La soledad del corredor de fondo

El régimen contraataca

En 1979 el economista francés Michael Aglietta publicó, Regulación y crisis del capitalismo, considerada como la obra fundadora del enfoque de la regulación. Uno de los conceptos básicos de dicho enfoque es el de "régimen de acumulación" entendido como el conjunto de normas y marcos institucionales que regulan el capitalismo de un país en un momento histórico concreto, que con su agotamiento, determina su crisis, la "crisis de régimen".

Aunque con un significado diferente, el uso de este concepto "crisis de régimen" se ha generalizado dentro de la izquierda española, entendido como la crisis del marco institucional heredado de la transición, y que en la actualidad marcaría la línea divisoria de la política nacional entre las fuerzas defensoras del régimen actual y las que quieren un cambio.

Este escenario de cambio vs continuismo tiene en 2015 su punto culminante al coincidir cinco citas electorales, de las cuales las andaluzas son la primera parada. Al igual que una final a cinco partidos de la ACB, el resultado final habrá que analizarlo en función de todos los procesos y no de uno, pero de este primer resultado cabría sacar la conclusión que el régimen ha comenzado contraatacando.

Podríamos caracterizar el "régimen" español como aquel cuyo eje se encuentra en la hegemonía que ejerce la banca (eje central del capitalismo español), la cual canaliza el excedente por medio de la imposición de un régimen social sustentando en el ajuste salarial y una organización del trabajo basada en la precariedad estructural, que se reproduce a nivel político-institucional a través de un bipartidismo imperfecto. En mi opinión, el resultado de las elecciones andaluzas no pone en cuestión a ninguno de ellos.

El adelanto electoral en Andalucía ha sido junto a la abdicación del Rey, el gran acierto del bipartidismo, que con la potenciación de Ciudadanos y la ayuda de una coyuntura internacional marcada por el petróleo barato y la compra de deuda por parte del BCE, ponen las bases para que los "poderes fácticos españoles", intenten hacer de 2015, el año del "contragolpe".

Después de las elecciones europeas, Francisco González, Presidente del BBVA, declaraba que era necesario "crear un Podemos de derechas". A partir de ahí, el apoyo del capital financiero a Ciudadanos ha dado como resultado uno de los fenómenos políticos más espectaculares de todo Europa, colocando al pequeño partido de origen catalán con 8 escaños en Andalucía, cuando hace dos meses nadie contaba con esa posibilidad.
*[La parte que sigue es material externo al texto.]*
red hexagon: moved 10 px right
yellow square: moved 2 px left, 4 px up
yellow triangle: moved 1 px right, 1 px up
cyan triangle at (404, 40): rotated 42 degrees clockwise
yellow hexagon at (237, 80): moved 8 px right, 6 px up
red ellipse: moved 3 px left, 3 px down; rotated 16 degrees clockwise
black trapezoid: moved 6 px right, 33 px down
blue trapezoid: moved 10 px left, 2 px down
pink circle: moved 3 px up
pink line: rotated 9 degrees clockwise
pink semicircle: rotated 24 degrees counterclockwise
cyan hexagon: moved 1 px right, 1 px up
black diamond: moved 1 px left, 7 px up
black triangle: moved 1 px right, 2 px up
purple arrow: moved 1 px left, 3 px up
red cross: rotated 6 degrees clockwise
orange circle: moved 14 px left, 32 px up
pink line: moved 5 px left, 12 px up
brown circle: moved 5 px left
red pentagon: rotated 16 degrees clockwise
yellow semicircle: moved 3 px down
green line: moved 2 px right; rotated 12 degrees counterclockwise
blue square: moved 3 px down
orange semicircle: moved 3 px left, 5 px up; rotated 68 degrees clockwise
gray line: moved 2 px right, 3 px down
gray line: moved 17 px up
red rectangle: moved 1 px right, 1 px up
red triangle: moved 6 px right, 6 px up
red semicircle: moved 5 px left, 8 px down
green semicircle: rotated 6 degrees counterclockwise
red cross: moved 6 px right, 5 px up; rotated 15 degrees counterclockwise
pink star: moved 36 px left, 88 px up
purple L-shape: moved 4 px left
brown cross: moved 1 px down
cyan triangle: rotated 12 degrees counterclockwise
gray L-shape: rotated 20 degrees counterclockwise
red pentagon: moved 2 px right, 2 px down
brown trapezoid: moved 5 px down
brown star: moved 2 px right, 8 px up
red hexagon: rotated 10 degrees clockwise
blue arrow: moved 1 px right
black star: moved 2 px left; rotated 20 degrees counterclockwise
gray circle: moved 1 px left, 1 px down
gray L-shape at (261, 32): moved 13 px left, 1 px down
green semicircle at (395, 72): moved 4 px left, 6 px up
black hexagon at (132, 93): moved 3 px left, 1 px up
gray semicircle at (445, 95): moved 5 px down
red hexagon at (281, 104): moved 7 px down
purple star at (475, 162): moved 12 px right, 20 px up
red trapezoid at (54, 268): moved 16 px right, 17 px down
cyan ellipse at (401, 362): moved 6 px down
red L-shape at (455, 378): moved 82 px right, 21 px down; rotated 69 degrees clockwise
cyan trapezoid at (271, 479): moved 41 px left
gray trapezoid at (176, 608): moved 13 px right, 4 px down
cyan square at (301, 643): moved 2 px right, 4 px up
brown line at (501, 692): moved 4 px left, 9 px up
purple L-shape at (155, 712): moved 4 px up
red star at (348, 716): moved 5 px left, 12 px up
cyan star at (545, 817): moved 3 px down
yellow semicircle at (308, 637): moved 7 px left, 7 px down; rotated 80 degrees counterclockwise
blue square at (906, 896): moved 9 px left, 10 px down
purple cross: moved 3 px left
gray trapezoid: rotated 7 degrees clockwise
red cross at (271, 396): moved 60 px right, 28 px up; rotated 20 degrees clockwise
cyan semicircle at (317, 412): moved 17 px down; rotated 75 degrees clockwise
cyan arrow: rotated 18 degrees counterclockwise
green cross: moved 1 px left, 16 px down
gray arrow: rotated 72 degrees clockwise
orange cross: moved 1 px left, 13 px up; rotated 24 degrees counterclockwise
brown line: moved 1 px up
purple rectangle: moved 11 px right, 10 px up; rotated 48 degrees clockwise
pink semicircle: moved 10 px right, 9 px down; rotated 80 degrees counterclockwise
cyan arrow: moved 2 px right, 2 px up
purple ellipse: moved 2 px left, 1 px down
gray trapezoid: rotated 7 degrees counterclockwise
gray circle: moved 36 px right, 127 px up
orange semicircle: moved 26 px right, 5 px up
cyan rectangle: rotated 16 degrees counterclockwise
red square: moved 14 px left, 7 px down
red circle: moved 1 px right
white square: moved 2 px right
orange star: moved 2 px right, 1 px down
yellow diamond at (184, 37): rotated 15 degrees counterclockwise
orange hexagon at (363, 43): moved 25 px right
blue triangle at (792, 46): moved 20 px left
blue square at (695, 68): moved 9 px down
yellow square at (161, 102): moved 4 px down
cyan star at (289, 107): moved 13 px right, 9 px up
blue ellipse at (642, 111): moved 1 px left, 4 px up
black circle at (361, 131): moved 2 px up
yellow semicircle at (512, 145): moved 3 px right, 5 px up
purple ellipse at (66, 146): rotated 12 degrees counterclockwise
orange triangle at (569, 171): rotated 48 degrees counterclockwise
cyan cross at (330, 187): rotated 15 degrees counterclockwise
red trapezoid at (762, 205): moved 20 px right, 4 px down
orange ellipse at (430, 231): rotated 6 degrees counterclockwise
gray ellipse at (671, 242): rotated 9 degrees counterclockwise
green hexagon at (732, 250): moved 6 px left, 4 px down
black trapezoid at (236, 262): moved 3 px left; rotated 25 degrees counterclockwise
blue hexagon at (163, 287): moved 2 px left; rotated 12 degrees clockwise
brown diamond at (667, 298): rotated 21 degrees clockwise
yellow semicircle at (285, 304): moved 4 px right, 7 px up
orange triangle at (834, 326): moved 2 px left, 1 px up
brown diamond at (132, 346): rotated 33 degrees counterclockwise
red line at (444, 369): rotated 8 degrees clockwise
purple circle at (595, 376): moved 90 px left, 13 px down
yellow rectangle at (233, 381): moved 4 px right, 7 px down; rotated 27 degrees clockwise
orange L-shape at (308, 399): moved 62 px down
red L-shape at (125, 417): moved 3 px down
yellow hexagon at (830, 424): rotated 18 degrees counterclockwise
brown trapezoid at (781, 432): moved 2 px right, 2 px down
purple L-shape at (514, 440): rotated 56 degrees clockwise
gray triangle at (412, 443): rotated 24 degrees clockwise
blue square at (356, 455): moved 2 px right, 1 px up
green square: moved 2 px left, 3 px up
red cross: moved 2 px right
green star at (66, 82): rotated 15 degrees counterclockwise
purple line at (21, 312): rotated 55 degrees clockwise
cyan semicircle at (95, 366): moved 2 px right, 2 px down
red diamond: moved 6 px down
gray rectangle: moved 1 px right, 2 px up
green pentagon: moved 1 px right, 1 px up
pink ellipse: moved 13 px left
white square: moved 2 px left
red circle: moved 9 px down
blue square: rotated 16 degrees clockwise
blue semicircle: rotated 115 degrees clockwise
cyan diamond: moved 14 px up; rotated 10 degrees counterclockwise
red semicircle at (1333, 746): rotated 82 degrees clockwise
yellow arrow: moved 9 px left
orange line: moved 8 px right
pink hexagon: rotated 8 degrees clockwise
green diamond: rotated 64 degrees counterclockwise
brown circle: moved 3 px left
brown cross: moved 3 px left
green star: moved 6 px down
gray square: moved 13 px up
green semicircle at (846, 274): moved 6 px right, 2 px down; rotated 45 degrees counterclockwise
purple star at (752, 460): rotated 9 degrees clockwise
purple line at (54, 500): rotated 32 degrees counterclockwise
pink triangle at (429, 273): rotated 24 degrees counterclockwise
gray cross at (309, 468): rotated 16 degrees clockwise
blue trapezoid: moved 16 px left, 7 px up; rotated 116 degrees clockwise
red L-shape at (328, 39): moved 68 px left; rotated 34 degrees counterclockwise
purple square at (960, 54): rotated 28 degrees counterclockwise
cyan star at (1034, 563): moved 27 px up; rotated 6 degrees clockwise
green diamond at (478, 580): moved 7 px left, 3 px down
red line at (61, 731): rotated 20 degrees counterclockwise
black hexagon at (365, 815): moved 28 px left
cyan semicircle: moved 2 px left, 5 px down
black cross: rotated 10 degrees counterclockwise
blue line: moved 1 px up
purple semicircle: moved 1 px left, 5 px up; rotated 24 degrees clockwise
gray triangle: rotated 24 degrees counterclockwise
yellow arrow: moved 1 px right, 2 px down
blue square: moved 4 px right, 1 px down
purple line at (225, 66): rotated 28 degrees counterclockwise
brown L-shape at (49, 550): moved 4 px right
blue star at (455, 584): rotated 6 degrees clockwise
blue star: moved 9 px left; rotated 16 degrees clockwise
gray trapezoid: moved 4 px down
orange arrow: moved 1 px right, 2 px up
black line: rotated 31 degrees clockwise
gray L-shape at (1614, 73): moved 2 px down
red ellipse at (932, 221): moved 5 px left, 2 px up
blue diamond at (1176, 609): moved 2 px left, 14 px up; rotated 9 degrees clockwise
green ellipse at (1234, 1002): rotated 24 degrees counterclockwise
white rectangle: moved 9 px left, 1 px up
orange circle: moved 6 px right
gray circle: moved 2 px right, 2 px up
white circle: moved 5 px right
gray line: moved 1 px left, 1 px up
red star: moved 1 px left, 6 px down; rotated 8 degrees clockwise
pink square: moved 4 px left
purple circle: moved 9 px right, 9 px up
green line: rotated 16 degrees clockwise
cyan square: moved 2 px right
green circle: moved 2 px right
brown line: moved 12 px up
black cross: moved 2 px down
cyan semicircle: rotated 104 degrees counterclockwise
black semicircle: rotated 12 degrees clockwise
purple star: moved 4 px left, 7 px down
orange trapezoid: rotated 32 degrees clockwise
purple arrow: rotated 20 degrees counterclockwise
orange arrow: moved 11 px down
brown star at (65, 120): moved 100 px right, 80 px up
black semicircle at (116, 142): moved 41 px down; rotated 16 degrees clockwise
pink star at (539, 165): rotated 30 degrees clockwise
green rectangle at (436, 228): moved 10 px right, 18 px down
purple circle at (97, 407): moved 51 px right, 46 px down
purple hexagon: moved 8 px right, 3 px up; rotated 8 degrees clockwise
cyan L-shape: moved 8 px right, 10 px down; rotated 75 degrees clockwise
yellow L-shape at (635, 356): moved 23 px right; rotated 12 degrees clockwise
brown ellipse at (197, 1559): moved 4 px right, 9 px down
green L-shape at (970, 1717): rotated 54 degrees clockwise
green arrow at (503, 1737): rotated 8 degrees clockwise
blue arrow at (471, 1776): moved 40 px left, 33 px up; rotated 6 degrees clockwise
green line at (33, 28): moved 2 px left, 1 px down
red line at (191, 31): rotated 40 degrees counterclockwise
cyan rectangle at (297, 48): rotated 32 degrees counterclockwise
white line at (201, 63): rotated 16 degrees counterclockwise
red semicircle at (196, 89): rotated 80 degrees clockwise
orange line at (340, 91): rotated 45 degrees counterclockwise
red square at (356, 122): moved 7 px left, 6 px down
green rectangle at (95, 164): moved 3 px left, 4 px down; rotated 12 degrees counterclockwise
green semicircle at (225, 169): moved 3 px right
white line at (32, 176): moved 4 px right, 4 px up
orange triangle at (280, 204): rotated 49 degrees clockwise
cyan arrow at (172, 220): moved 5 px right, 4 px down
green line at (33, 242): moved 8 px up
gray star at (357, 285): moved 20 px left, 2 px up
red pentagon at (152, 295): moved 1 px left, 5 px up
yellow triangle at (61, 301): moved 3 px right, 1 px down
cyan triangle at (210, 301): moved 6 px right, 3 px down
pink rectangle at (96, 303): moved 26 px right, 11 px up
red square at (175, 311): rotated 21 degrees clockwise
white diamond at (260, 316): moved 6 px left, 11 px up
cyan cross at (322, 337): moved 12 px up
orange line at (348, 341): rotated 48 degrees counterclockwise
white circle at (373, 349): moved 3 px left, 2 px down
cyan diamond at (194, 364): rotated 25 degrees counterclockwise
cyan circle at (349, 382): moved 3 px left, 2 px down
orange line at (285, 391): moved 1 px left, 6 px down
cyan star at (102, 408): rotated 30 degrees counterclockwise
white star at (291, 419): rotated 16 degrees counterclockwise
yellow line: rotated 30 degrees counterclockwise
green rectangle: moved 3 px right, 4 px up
Al PP le sale un competidor por la derecha muy serio, que si en Andalucía obtiene ese resultado, nos podemos imaginar lo que puede alcanzar en Madrid o Valencia, competidor que sin embargo tiene la "virtud" de evitar que ese voto acabe en la abstención o en las fuerzas del cambio.

El 22 de diciembre la hoy triunfante Susana Díaz, acudió a la Moncloa y en su rueda de prensa dijo la frase clave del momento "por encima del PSOE me preocupa España"; comenzaba el cuestionamiento de Pedro Sánchez y debate de la "gran coalición". Desde la derecha mediática y los círculos empresariales de Madrid se sitúa a Susana Díaz como la dirigente clave en la estabilidad del sistema.

Teniendo en cuenta los datos de la jornada electoral andaluza, se puede afirmar que la estrategia política de "contención" del sector financiero español está surtiendo efecto, no definitivo, pero tampoco desdeñable. Ciudadanos y Susana Díaz son los triunfadores de una jornada electoral que indica que en Andalucía no se ha votado por el cambio.

En cuanto a la izquierda, los análisis corren el peligro de quedarse en la "epidermis" del problema. Por parte del equipo central de Podemos dirán que el adelanto electoral no les ha beneficiado, y sin decirlo, se reafirmarán también en la idea de que Izquierda Anticapitalista es una "rémora". Por su parte, IU se dirá que la culpa la tiene el haber participado en el Gobierno.

En mi opinión hay tres elementos que pueden darnos una explicación más compleja: en primer lugar, bajo un clima de desmovilización, poco cambio va a haber; en segundo lugar, la fragmentación de la izquierda impide que ésta sea vista como una alternativa; y finalmente, y para mi más importante, la base social de la izquierda es insuficiente, lo cual obliga a ensanchar la misma, y eso lleva a mirar a las capas trabajadoras, lo que hace de lo socio-económico la centralidad de cualquier estrategia político-electoral futura.

Queda mucho, el cambio es posible, pero no subestimemos al adversario.